Last month, the SEC proposed changes to its Rules of Practice involving administrative proceedings, which would require people involved in administrative proceedings to file and serve documents electronically and would also, among other things, adjust the timing of hearings in administrative proceedings, allow for discovery depositions, and clarify the rules for admitting hearsay and assertion of affirmative defenses.
Thursday, October 08. 2015
These proposed changes have been put forth in two separate releases, SEC Release No. 34-75877 (which contains information about the changes to the submission of documents for administrative hearings) and SEC Release No. 34-75976 (which covers the other changes).
Changes to Modernize the Filing Process in Administrative Proceedings
The SEC is currently developing an Internet-based electronic system to modernize the filing process and facilitate the flow of information to the public. This system would allow people involved with administrative proceedings to file and serve documents electronically. Because of this new system, the SEC is proposing to require electronic submission of all documents and other items.
The SEC proposed rule covers three main components:
– Persons involved in administrative proceedings who currently are required to file documents under Rules 151 and 152 of the SEC’s Rules of Practice would be required to file those documents electronically.
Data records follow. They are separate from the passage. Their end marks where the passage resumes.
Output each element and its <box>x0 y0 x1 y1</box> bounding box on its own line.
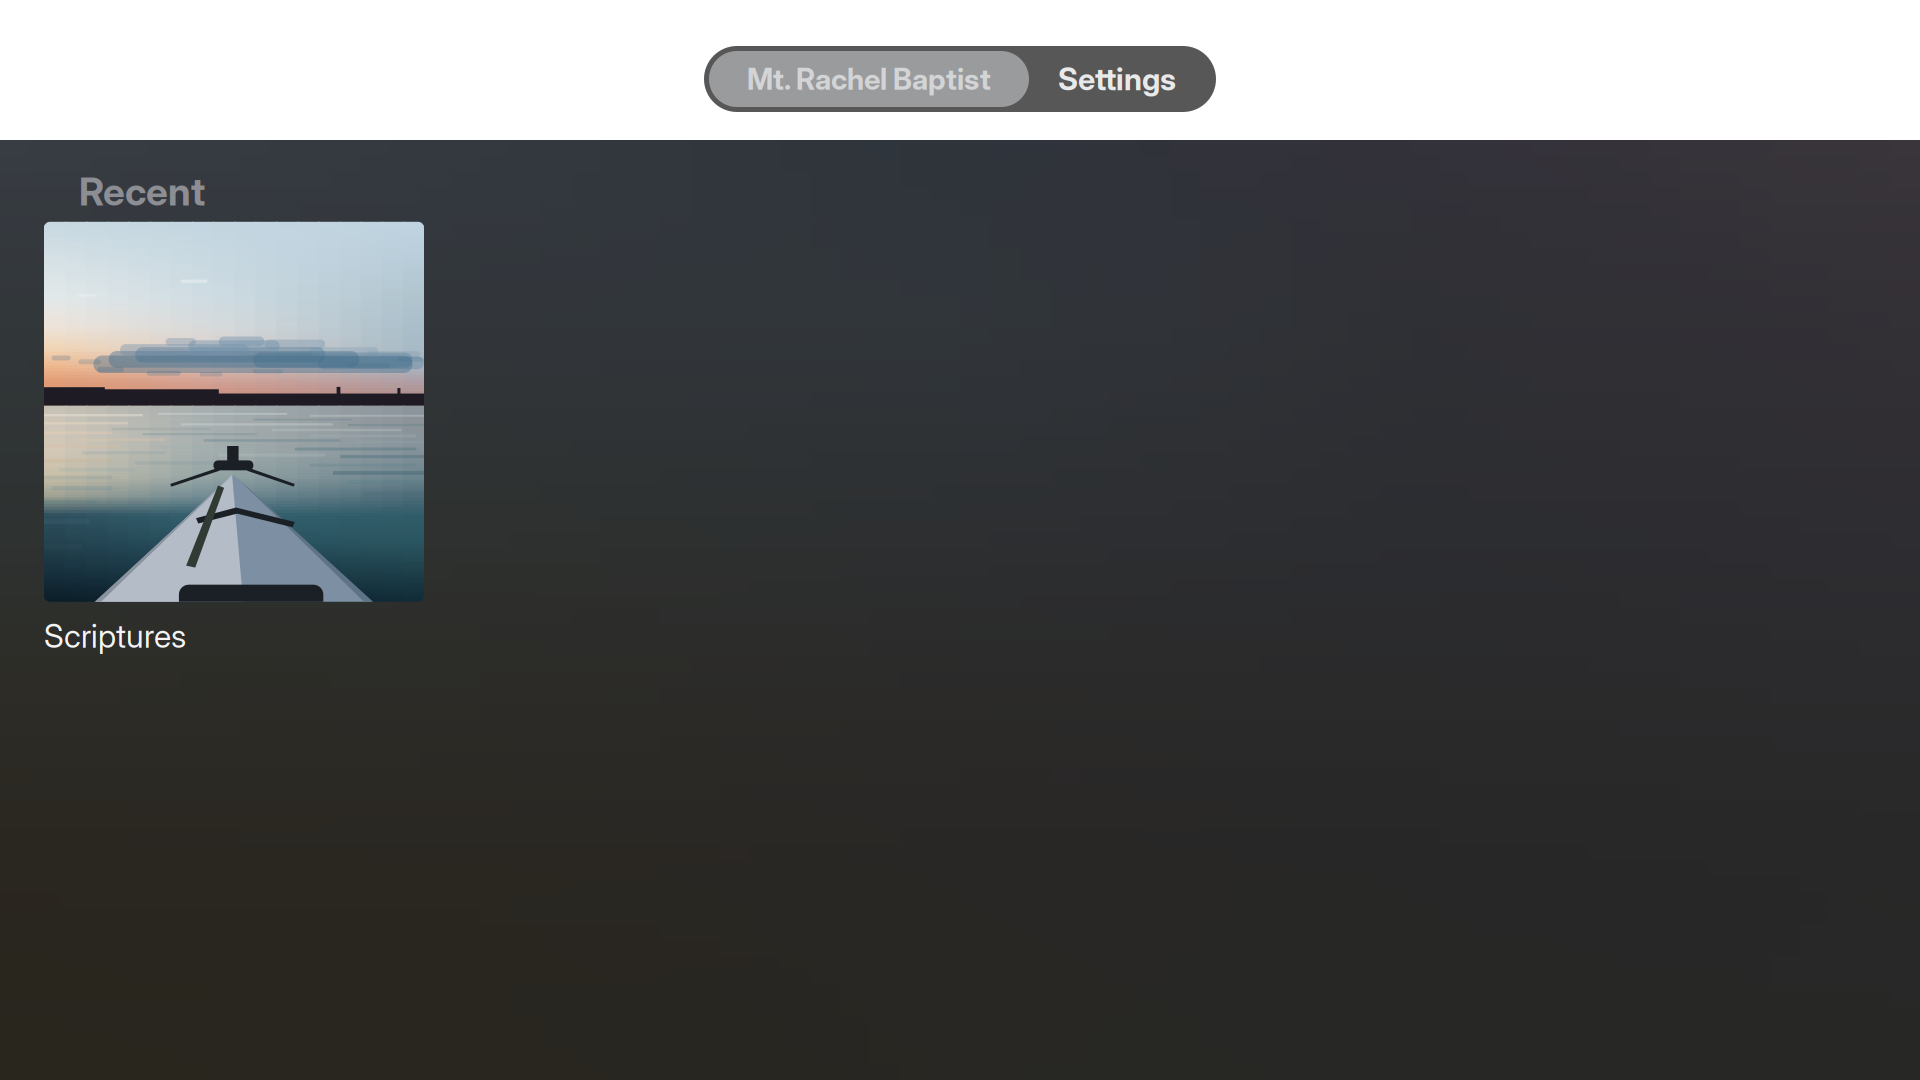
staticText: Settings <box>1058 60 1176 98</box>
staticText: Recent <box>79 168 205 215</box>
button[interactable]: Settings <box>1029 51 1211 107</box>
staticText: Scriptures <box>44 617 186 656</box>
button[interactable]: Scriptures <box>0 215 424 656</box>
button[interactable]: Mt. Rachel Baptist <box>709 51 1029 107</box>
staticText: Mt. Rachel Baptist <box>747 61 991 97</box>
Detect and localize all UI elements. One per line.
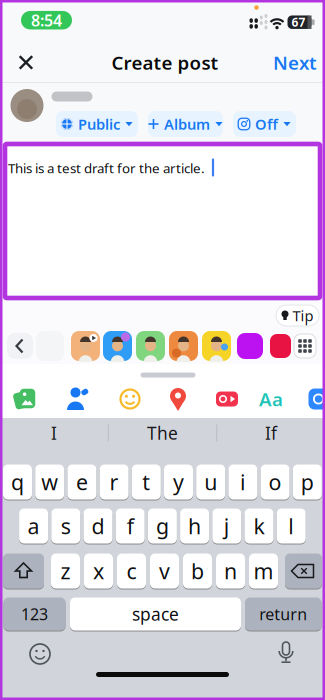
- button[interactable]: space: [70, 598, 241, 632]
- button[interactable]: b: [183, 554, 212, 590]
- button[interactable]: [117, 386, 143, 412]
- button[interactable]: 123: [4, 598, 66, 632]
- button[interactable]: Public: [56, 111, 138, 137]
- button[interactable]: Aa: [256, 386, 286, 412]
- button[interactable]: z: [51, 554, 80, 590]
- staticText: s: [61, 512, 71, 540]
- staticText: i: [240, 468, 246, 496]
- staticText: The: [147, 422, 178, 444]
- button[interactable]: n: [216, 554, 245, 590]
- button[interactable]: y: [164, 464, 193, 500]
- staticText: Next: [273, 50, 317, 75]
- staticText: d: [92, 512, 104, 540]
- staticText: space: [132, 602, 179, 626]
- button[interactable]: t: [132, 464, 161, 500]
- staticText: v: [159, 557, 170, 585]
- staticText: e: [76, 468, 88, 496]
- button[interactable]: [306, 387, 325, 411]
- button[interactable]: [3, 554, 44, 590]
- button[interactable]: [270, 334, 291, 358]
- staticText: w: [41, 468, 58, 496]
- staticText: n: [224, 557, 237, 585]
- staticText: 67: [292, 14, 306, 30]
- button[interactable]: c: [117, 554, 146, 590]
- staticText: f: [127, 512, 134, 540]
- staticText: p: [301, 468, 314, 496]
- button[interactable]: x: [84, 554, 113, 590]
- button[interactable]: [11, 47, 41, 77]
- button[interactable]: i: [228, 464, 257, 500]
- button[interactable]: [136, 331, 165, 361]
- button[interactable]: If: [221, 420, 321, 446]
- button[interactable]: I: [4, 420, 104, 446]
- button[interactable]: Album: [148, 111, 223, 137]
- button[interactable]: [12, 386, 38, 412]
- staticText: g: [156, 512, 169, 540]
- staticText: l: [288, 512, 294, 540]
- button[interactable]: Next: [266, 48, 324, 78]
- staticText: b: [191, 557, 204, 585]
- staticText: Tip: [292, 306, 314, 325]
- staticText: a: [28, 512, 40, 540]
- button[interactable]: [169, 331, 198, 361]
- button[interactable]: [213, 386, 241, 412]
- staticText: This is a test draft for the article.: [8, 159, 205, 177]
- button[interactable]: [103, 331, 132, 361]
- staticText: x: [93, 557, 104, 585]
- button[interactable]: g: [148, 508, 177, 544]
- button[interactable]: [237, 333, 263, 359]
- button[interactable]: d: [84, 508, 112, 544]
- button[interactable]: k: [244, 508, 274, 544]
- staticText: c: [126, 557, 136, 585]
- staticText: 8:54: [31, 10, 62, 31]
- button[interactable]: l: [277, 508, 306, 544]
- staticText: Album: [164, 114, 210, 134]
- staticText: Off: [255, 114, 278, 134]
- button[interactable]: q: [3, 464, 32, 500]
- button[interactable]: v: [150, 554, 179, 590]
- staticText: return: [259, 603, 307, 625]
- button[interactable]: [65, 386, 91, 412]
- button[interactable]: u: [196, 464, 225, 500]
- staticText: r: [110, 468, 119, 496]
- button[interactable]: w: [35, 464, 64, 500]
- button[interactable]: r: [100, 464, 129, 500]
- staticText: z: [60, 557, 70, 585]
- staticText: t: [142, 468, 150, 496]
- staticText: If: [265, 422, 277, 444]
- staticText: y: [173, 468, 184, 496]
- button[interactable]: [202, 331, 231, 361]
- button[interactable]: [294, 334, 316, 358]
- button[interactable]: [71, 331, 100, 361]
- button[interactable]: a: [19, 508, 48, 544]
- staticText: q: [11, 468, 24, 496]
- staticText: Create post: [112, 50, 218, 75]
- button[interactable]: e: [67, 464, 96, 500]
- button[interactable]: o: [261, 464, 290, 500]
- button[interactable]: h: [180, 508, 209, 544]
- staticText: k: [254, 512, 264, 540]
- staticText: u: [204, 468, 217, 496]
- staticText: 123: [21, 603, 48, 625]
- staticText: I: [51, 422, 57, 444]
- staticText: Public: [78, 114, 120, 134]
- button[interactable]: [285, 554, 322, 590]
- button[interactable]: j: [212, 508, 241, 544]
- button[interactable]: [165, 386, 191, 412]
- button[interactable]: Tip: [276, 305, 319, 326]
- button[interactable]: s: [51, 508, 80, 544]
- button[interactable]: m: [249, 554, 278, 590]
- staticText: h: [188, 512, 201, 540]
- button[interactable]: return: [245, 598, 322, 632]
- button[interactable]: [275, 641, 297, 665]
- button[interactable]: The: [112, 420, 212, 446]
- staticText: o: [269, 468, 282, 496]
- staticText: Aa: [259, 387, 283, 411]
- button[interactable]: p: [293, 464, 322, 500]
- staticText: m: [254, 557, 274, 585]
- button[interactable]: [27, 641, 53, 667]
- button[interactable]: f: [116, 508, 145, 544]
- button[interactable]: Off: [233, 111, 296, 137]
- button[interactable]: [7, 333, 33, 359]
This would be done through a secure system at www.sec.gov that is designed to receive the documents and attachments. Filing by fax or in paper format would not be permitted unless a certification has been filed that indicates a person reasonably cannot comply with the electronic filing requirement.
– Parties that are required to serve documents under Rule 150 would be required to serve the documents to each other electronically in the form and manner prescribed in the SEC’s guidance.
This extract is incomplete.